Amor y pobreza, una profunda intuición de san Francisco


   San Francisco, abrazando la pobreza del Hijo de Dios en su imagen viva y sufriente, los leprosos, comprendió que entre amor y pobreza existe una unión esencial. Se trata de una profunda intuición del Poverello, fecunda también hoy para nosotros. El filósofo Platón decía que el amor nace de la pobreza. Francisco hubiera podido repetir esta misma idea, pero en un sentido muy diferente y, sin duda, con mayor verdad y profundidad. Para el filósofo griego el amor nace de una carencia, es esencialmente deseo. Para san Francisco el amor nace de una expropiación de sí: ¡es esencialmente don! Una plenitud que se da, que se desborda, que se entrega libremente. Aquel que ama de verdad no retiene nada para sí. No se posee a sí mismo. Mucho menos desea poseer al otro. No querer poseer nada, ni siquiera cuando se ama. Este es el secreto del amor, en su verdad más honda. Todo esto san Francisco lo expresó de manera clarísima en esta frase: "Por consiguiente, nada de vosotros retengáis para vosotros, para que enteros os reciba el que todo entero se os entrega" (Carta a toda la Orden 29). Así la pobreza franciscana, vivida día a día en nuestras relaciones humanas, se inspira en la vida misma de Dios, en su Misterio trinitario: amor que se da, que se desborda.
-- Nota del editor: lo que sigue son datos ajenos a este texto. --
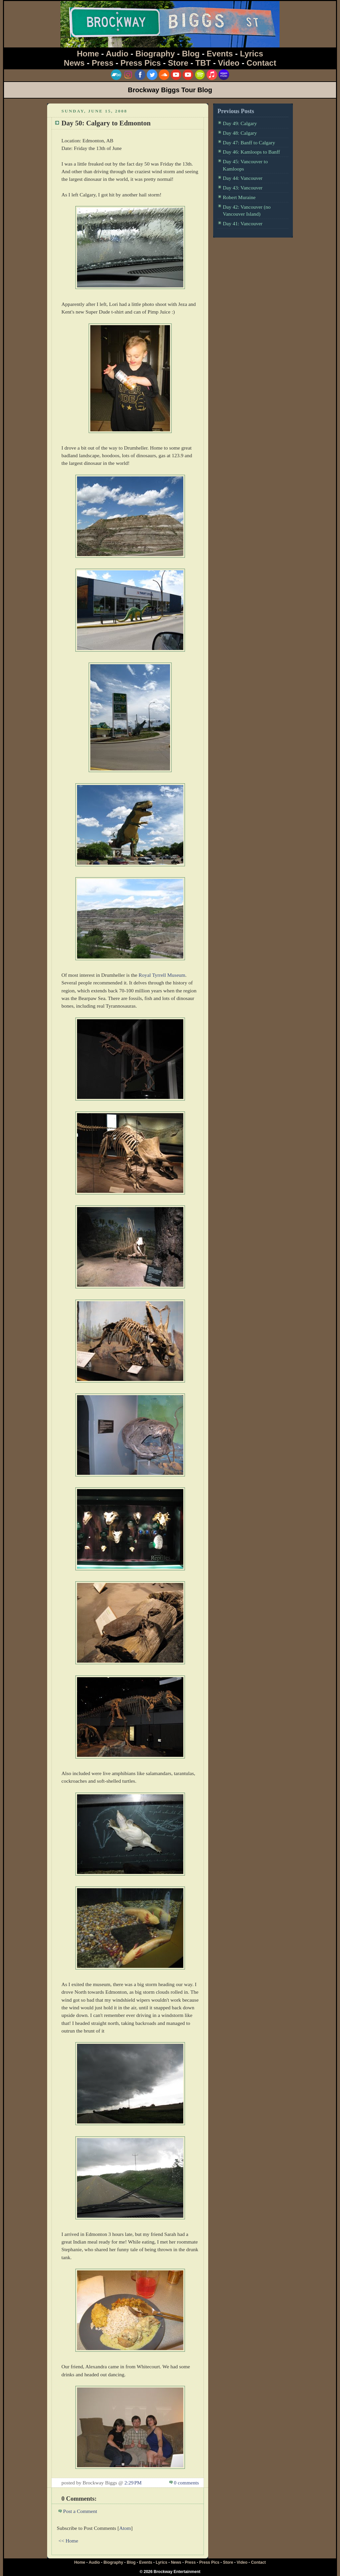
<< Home (68, 2540)
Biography (155, 53)
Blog (191, 53)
Y es participando en este misma vida que puede nacer la fraternidad (Inspirado en algunos escritos de fray Eloi Leclerc). 

  El camino de la fraternidad necesita recorrer estas etapas: para ser verdadera comunión es necesario que antes sea kénosis, vaciamiento de uno mismo; para ser relación fecunda, creativa y generadora de vida, se ha de dar muerte al egoísmo. El Papa Benedicto XVI en su mensaje para la Cuaresma de este año, citando unas palabras del Siervo de Dios Pablo VI, ha dicho claramente: «El mundo está enfermo. Su mal está menos en la dilapidación de los recursos y en el acaparamiento por parte de algunos que en la falta de fraternidad entre los hombres y entre los pueblos». En estos días, en que nos intentan convencer por activa y por pasiva de la necesidad de "ahorrar", los cristianos sabemos que no podemos seguir viviendo y amando con reservas, con rutina, con ahorro de gestos de amor y de misericordia. ¡La salud de nuestro mundo está en juego! Sólo si somos pobres de verdad, es decir, si damos muerte a lo viejo y a lo caduco, a nuestra tendencia egoísta y acaparadora, y estrenamos amor verdadero, podrá nacer la fraternidad, cuyos frutos son "la solidaridad, la justicia, así como la misericordia y la compasión" (Benedicto XVI, Mensaje para la Cuaresma 2012). ¡Preciosa intuición del Poverello!